In the second piece I get lost at the 'utter uselessness'--I think because then the speaker becomes or makes an attempt to philosophize poetry--a different voice, in other words.

Some parts in the 'Harold' piece are really so good, you want to keep reading them just the way they are but the personableness of the piece comes and goes, even though you tell the reader in the beginning 'I don't mean you', it still feels like you're talking to 'you' which is good, and makes the point interesting.  It's like watching a Woody Allen movie--even though he's a good actor & you get lost in the character, you still feel like he's acting just for you.

All I'll say for now.  I guess that's plenty for you to digest and plenty for me to mention at one time.
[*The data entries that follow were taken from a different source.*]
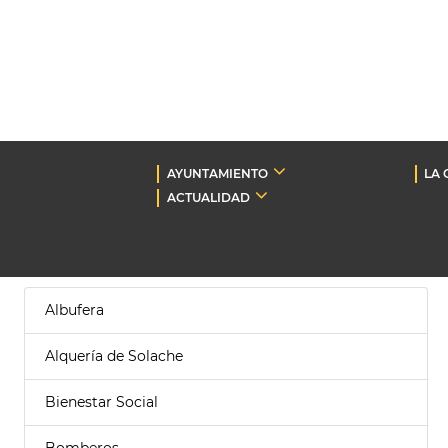
AYUNTAMIENTO
LA 
ACTUALIDAD
Albufera
Alquería de Solache
Bienestar Social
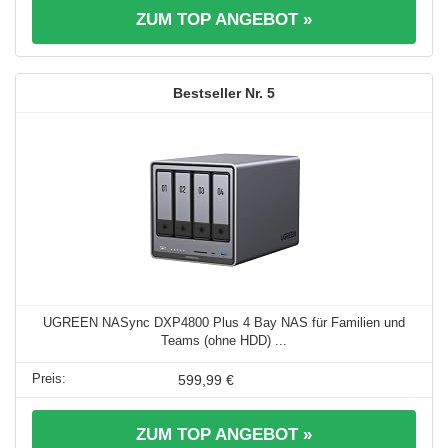
ZUM TOP ANGEBOT »
5
UGREEN NASync DXP4800 Plus 4 Bay NAS für Familien und
Teams (ohne HDD) ...
599,99 €
ZUM TOP ANGEBOT »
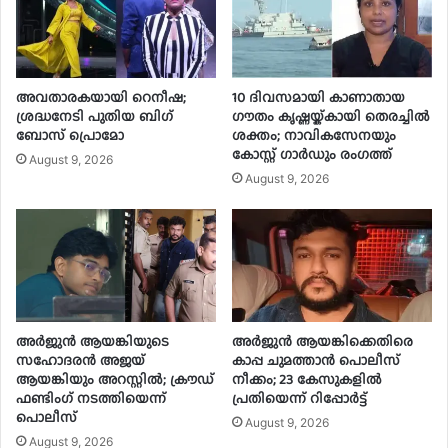
അവതാരകയായി റെനീഷ;
10 ദിവസമായി കാണാതായ
ശ്രദ്ധനേടി പുതിയ ബി​ഗ്
ഗൗതം കൃഷ്ണയ്ക്കായി തെരച്ചിൽ
ബോസ് പ്രൊമോ
ശക്തം; നാവികസേനയും
കോസ്റ്റ് ഗാർഡും രംഗത്ത്
August 9, 2026
August 9, 2026
അർജുൻ ആയങ്കിയുടെ
അർജുൻ ആയങ്കിക്കെതിരെ
സഹോദരൻ അജയ്
കാപ്പ ചുമത്താൻ പൊലീസ്
ആയങ്കിയും അറസ്റ്റിൽ; ക്രൗഡ്
നീക്കം; 23 കേസുകളിൽ
ഫണ്ടിംഗ് നടത്തിയെന്ന്
പ്രതിയെന്ന് റിപ്പോർട്ട്
പൊലീസ്
August 9, 2026
August 9, 2026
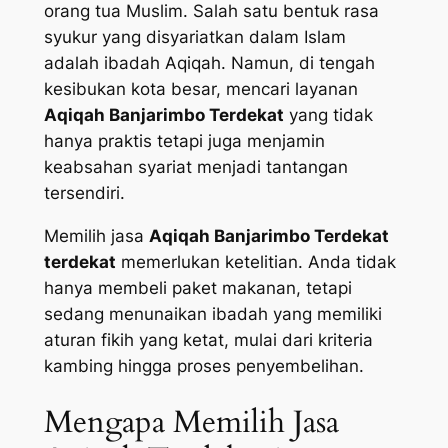
orang tua Muslim. Salah satu bentuk rasa
syukur yang disyariatkan dalam Islam
adalah ibadah Aqiqah. Namun, di tengah
kesibukan kota besar, mencari layanan
Aqiqah Banjarimbo Terdekat
yang tidak
hanya praktis tetapi juga menjamin
keabsahan syariat menjadi tantangan
tersendiri.
Memilih jasa
Aqiqah Banjarimbo Terdekat
terdekat
memerlukan ketelitian. Anda tidak
hanya membeli paket makanan, tetapi
sedang menunaikan ibadah yang memiliki
aturan fikih yang ketat, mulai dari kriteria
kambing hingga proses penyembelihan.
Mengapa Memilih Jasa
hoping I make a little sense,
cheryl
Logged

"A poem begins as a lump in the throat, a sense of wrong, a homesickness, a lovesickness." ~ Robert Frost

  Re: Weird Arrangements
« Reply #6 on: June 21, 2009, 01:23:18 AM » by Tom Riordan
Thanks! Shortened those dull stretches. Tom
Logged

  Re: Weird Arrangements
« Reply #7 on: June 21, 2009, 09:12:45 AM » by maggie flanagan-wilkie
Like this and the length doesn't bother me at all. Think book-length poem. Done often, and they succeed.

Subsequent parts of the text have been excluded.